Last week I started a 90 day accelerated program at LifePointe, a health/fitness center associated with BryanLGH Hospital here in Lincoln. The program focuses on fitness and nutrition. I seemed to be at a plateau with both and needed a change. The basic fitness tests at the center showed that P90X has, indeed, been good for me...my upper body strength was in the 90 percentile for my age (68) as was flexibility. My cardio was a bit above average, lower body strength and core was a bit low...not surprising, as I tend to focus on upper body and flexibility in my workouts...letting legs follow along via a lot of cardio kickboxing. Overall my health is pretty good. Nutrionally, I'm, for the most part eating the right things, just too much...The nutrionalist put me on an 1800 calorie, protein accented diet plan with the requirement of not eating more than 600 calories per meal and to shoot for 150 - 165 gram of protein per day. If I do that, carbs and fat should fall into place.. basically a 40-30-30 diet. My calcs show it closer to 40-35-25..cpf. I need to drop about 40 lbs and just haven't be able to muster up the dicipline to do it on my own.

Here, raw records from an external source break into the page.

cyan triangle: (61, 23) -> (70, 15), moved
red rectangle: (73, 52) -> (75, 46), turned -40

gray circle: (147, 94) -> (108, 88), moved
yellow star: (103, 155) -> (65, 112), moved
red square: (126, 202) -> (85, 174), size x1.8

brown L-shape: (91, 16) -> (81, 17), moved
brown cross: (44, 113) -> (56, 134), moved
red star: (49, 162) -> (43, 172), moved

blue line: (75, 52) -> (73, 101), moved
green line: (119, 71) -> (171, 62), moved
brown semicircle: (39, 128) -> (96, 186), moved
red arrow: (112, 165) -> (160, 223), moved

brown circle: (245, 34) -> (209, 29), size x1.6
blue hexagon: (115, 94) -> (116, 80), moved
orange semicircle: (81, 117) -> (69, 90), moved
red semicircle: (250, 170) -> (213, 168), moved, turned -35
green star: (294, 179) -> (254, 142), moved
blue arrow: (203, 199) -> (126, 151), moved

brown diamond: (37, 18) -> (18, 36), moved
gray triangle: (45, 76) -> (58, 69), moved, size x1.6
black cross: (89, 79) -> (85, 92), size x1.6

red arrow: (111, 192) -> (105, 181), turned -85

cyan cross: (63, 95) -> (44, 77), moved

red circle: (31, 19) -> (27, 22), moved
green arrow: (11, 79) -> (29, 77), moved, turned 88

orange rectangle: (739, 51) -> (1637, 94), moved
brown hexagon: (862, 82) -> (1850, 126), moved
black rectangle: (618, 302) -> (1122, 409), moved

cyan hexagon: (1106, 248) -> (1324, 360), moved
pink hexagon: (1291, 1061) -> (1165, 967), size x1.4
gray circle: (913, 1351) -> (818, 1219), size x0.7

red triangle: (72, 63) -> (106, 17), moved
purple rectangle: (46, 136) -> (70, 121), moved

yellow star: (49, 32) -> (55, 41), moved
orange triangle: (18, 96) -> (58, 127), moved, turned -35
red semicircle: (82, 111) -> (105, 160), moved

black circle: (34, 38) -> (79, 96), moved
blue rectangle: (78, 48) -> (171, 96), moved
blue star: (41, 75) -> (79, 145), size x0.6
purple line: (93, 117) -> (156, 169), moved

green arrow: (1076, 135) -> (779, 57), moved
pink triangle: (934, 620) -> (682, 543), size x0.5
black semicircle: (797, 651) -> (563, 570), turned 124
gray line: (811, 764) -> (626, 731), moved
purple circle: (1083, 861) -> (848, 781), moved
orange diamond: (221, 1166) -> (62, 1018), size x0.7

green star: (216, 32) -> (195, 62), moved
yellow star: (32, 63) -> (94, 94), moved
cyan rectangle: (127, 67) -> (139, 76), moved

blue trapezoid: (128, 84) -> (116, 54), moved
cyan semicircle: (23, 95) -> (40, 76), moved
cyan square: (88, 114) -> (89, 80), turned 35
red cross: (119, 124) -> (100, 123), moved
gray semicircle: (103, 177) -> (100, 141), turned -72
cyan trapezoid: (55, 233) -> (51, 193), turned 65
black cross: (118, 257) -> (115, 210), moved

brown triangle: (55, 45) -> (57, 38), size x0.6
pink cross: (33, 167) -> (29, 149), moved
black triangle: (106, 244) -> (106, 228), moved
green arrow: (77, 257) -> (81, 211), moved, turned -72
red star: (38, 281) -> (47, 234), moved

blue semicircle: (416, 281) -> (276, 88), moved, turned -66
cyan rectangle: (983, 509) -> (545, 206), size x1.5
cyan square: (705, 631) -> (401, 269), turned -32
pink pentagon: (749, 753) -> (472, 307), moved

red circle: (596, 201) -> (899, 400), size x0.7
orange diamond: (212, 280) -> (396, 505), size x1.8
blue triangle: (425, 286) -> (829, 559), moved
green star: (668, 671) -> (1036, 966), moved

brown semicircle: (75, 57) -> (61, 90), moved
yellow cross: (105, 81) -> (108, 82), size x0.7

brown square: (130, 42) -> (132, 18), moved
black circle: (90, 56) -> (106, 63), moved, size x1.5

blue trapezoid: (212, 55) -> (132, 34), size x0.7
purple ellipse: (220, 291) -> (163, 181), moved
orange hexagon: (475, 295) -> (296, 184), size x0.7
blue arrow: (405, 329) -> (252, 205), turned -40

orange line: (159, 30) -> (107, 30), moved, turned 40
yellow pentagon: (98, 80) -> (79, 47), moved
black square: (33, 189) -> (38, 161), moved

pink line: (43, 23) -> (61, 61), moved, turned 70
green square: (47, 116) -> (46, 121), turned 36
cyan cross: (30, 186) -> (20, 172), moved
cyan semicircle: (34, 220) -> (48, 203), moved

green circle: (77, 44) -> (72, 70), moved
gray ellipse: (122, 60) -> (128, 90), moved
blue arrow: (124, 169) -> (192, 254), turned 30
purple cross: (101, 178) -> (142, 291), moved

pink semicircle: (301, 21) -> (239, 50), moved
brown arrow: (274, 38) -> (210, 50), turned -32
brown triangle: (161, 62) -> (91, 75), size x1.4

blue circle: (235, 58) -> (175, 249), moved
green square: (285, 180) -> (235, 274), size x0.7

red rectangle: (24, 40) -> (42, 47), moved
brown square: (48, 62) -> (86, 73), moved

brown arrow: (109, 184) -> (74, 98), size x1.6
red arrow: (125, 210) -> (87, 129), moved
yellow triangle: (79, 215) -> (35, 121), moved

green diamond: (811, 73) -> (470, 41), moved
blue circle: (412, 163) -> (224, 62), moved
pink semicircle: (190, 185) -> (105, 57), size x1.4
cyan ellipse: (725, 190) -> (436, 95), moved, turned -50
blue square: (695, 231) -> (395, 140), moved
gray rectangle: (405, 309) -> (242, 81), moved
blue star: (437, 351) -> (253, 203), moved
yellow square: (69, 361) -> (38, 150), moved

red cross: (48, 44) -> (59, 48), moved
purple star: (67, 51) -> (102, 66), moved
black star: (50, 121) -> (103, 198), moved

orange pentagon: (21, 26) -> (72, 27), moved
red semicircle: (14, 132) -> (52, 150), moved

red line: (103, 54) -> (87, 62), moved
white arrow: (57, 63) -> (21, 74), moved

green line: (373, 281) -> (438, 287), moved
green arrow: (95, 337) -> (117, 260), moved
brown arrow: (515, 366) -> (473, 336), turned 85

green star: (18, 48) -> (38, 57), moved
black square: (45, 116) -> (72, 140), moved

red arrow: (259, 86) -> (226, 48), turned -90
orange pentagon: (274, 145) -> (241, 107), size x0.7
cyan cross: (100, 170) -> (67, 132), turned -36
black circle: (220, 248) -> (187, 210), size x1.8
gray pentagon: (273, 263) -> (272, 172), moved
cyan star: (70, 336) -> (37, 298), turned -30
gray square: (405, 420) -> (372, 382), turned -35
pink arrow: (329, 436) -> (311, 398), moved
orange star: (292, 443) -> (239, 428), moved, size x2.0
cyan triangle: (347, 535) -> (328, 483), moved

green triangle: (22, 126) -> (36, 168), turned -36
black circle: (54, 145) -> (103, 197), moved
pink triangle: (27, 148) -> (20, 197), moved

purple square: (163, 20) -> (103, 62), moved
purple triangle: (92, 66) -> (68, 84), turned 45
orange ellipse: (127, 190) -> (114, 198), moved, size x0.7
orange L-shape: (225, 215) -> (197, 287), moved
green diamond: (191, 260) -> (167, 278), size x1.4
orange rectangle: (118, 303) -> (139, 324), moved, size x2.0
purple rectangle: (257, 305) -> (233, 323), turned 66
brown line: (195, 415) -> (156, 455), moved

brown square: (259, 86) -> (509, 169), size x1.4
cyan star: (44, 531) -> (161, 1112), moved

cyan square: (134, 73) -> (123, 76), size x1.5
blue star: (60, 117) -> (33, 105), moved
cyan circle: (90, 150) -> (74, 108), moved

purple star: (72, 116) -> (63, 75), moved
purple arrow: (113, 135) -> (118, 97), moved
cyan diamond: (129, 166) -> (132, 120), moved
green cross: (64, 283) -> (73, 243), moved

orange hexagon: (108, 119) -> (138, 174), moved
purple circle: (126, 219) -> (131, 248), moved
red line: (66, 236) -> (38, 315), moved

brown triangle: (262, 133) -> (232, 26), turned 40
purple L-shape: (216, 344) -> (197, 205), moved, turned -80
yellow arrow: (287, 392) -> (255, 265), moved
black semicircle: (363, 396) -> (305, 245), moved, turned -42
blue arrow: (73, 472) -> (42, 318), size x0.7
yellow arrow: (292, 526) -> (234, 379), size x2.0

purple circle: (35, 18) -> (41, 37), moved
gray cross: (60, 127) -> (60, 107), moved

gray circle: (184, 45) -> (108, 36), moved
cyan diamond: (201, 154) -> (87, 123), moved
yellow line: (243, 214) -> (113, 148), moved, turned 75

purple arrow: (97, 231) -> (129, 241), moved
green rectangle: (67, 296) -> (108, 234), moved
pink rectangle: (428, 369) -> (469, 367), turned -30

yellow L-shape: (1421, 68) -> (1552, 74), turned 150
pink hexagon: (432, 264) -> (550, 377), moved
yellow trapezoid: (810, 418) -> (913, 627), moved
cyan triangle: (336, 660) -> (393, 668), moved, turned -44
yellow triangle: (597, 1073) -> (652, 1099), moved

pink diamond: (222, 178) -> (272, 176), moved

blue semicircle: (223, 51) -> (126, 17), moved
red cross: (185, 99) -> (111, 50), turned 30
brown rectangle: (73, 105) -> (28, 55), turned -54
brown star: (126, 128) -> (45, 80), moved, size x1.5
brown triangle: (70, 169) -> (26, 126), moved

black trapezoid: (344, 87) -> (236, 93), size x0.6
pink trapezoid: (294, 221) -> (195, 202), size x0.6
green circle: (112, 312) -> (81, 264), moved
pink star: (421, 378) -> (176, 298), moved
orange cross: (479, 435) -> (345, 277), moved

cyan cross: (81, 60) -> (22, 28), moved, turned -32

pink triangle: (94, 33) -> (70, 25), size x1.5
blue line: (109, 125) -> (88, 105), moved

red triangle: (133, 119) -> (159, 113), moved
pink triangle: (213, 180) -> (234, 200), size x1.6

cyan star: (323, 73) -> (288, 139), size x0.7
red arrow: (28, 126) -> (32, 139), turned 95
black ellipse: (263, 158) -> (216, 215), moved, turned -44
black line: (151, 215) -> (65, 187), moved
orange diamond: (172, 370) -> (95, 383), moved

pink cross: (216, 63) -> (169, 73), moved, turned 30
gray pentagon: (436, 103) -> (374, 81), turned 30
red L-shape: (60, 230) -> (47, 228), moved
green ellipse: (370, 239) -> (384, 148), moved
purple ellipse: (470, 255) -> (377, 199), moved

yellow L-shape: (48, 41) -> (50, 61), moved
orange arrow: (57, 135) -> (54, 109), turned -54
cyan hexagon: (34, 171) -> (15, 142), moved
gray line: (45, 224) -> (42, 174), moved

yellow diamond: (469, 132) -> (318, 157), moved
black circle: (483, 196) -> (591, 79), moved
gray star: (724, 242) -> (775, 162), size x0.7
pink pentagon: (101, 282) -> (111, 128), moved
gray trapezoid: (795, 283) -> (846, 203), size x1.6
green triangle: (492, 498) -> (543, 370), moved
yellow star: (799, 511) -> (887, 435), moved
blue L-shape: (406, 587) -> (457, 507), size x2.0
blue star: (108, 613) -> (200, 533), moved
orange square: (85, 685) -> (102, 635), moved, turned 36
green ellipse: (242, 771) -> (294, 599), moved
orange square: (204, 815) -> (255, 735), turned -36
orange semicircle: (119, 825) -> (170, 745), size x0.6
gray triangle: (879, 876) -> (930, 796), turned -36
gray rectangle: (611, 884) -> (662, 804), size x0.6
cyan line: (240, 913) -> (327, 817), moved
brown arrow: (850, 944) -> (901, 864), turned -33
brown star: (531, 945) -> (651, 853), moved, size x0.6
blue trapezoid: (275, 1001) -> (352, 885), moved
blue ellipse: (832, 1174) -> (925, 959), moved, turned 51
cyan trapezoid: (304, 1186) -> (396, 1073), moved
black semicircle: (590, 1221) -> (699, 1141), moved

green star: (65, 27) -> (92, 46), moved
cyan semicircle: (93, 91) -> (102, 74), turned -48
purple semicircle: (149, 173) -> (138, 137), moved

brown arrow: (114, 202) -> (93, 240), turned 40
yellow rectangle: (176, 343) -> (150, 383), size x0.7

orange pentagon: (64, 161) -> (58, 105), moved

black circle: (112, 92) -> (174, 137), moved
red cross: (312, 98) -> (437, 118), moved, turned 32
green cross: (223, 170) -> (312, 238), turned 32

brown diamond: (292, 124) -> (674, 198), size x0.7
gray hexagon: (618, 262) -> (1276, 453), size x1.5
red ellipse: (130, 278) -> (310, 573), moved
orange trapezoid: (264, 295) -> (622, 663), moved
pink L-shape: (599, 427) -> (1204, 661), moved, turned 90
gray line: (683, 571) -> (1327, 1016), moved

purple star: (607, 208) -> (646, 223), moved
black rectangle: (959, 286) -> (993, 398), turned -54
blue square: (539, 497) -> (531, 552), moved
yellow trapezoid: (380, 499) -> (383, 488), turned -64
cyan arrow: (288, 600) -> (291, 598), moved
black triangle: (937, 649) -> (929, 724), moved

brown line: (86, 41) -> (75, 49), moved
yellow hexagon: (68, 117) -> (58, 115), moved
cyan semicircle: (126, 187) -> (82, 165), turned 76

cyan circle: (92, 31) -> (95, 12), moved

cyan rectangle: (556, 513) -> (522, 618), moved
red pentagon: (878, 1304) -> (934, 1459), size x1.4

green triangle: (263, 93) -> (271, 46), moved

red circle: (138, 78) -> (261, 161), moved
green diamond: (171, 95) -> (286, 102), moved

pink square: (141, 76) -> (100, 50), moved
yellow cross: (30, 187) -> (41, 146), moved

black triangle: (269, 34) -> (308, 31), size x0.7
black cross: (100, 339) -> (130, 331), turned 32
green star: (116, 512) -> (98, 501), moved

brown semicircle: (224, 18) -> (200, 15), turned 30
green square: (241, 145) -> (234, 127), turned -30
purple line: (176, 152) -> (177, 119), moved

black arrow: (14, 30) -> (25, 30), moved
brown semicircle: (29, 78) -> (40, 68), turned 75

The fitness program is mostly strength w/free weights and treadmill/crosstrainer cardio. I have done the strength workout once and found it to be demanding and fun. The dumb bell exercises are similar to my P90X routines. Today we added an abs routine that I think I'll like...always had trouble convincing myself to do Ab Ripper X...too much work? We'll see, but I think starting with this new routine and progressing through it should move me into a regular workout routine. I definitely need the ab work, I don't deny that.
My intention is to use the new Fitness/nutrition program as my base for 90 days and integrate P90X into it so that I can both workout at home and at the gym. I do like the steam room and the whirlpool...plus swimming pool and cardio machines...But I love P90X and don't want to give it up. and I need some one on one supervision for a while.